McCain's running mate

Posted by Katherine Long

Sen. John McCain surprised many observers Friday morning when he selected Alaska Gov. Sarah Palin to be his running mate. We asked the Seattle Times Political Caucus: What do you think of his choice, and does it make you more or less likely to vote for him? Read all of their answers here.

Many Republicans and quite a few independents praised McCain for a bold, interesting choice. Some were swayed by her addition to the ticket, while others were not so sure.

Sarah Andeen of Kirkland says she's voted for McCain before (as a write-in), but remains undecided. "Her lack of experience on the world stage is not a huge issue -- I think she could probably step up to the plate and learn what she needed to, but in general I do not think she has the people skills to be effective at creating bi-partisan coalitions and while her accomplishments as a whistleblower are nice, they do not completely balance out her own ethical issues. So this choice has sealed John McCain's fate in the negative column for my vote, but it is still not yet in the pro-vote column for Obama. Which is disappointing."

"I have to give it to John McCain for picking a candidate who may be as maverick as he claims to be," wrote Dave Iseminger of Capitol Hill. "He certainly didn't pick a safe choice and I am extremely excited to hear her speech at the convention next week."
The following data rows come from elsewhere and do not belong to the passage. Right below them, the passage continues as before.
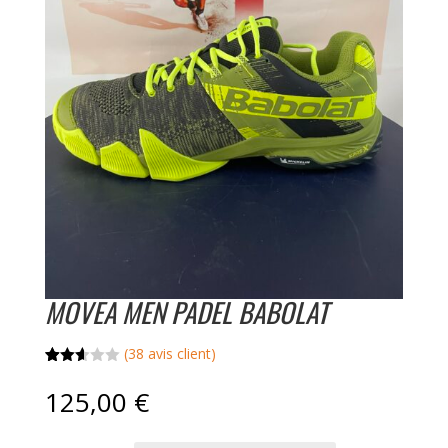
MOVEA MEN PADEL BABOLAT
(
38
avis client)
Noté
38
2.58
125,00
€
sur
5
basé
sur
Iseminger went on: "I would heavily consider voting for McCain-Palin because during the 2000 primary I liked McCain quite a bit. His bold choice and her ethics make them an intriguing ticket. I don't know quite what to make of her experience and the proximity to the presidency she will have if elected. I'll reserve judgment on that until I hear and research more." Nevertheless, Iseminger hasn't yet changed his plans to vote for Obama.

"I wouldn't ever vote for McCain, but choosing Palin was definitely a bold move for a candidate that doesn't seem to make too many bold moves," wrote Dan Rosson of Seattle. "I think though once the initial surprise dies down, Democratic women will fiercely campaign for Obama, and it will end up not being a great choice. It was certainly a risky one!"
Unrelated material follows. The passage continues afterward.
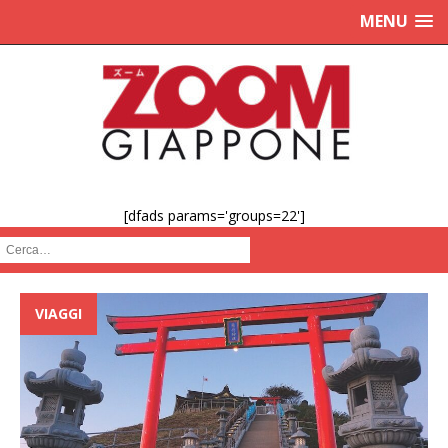
MENU
[dfads params='groups=22']
Cerca :
VIAGGI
"I am a huge Mitt supporter and I like her a lot," wrote Apollo Fuhriman of Bothell. "She brings a whole new dynamic to the ticket and will be an excellent Veep!"

Steven Fenton of Snoqualmie is a fan, too. "The selection of Governor Palin to become the Vice Presidential nominee is historic and refreshing. Democrats would be ill-advised to dismiss her too lightly. Though she is already being embraced by conservative Republicans, her appeal may be much broader than just the traditional conservative base."

Scott Kastelitz of Bothell is impressed with Palin's background, and is leaning strongly toward voting for McCain now. "After reading more about Palin, I realized she's young and vibrant, which the Republican ticket desperately needs. I was surprised to learn that as governor of Alaska, she presided over a tax increase on oil company profits, so that shows she's not afraid to stand up to the big boys."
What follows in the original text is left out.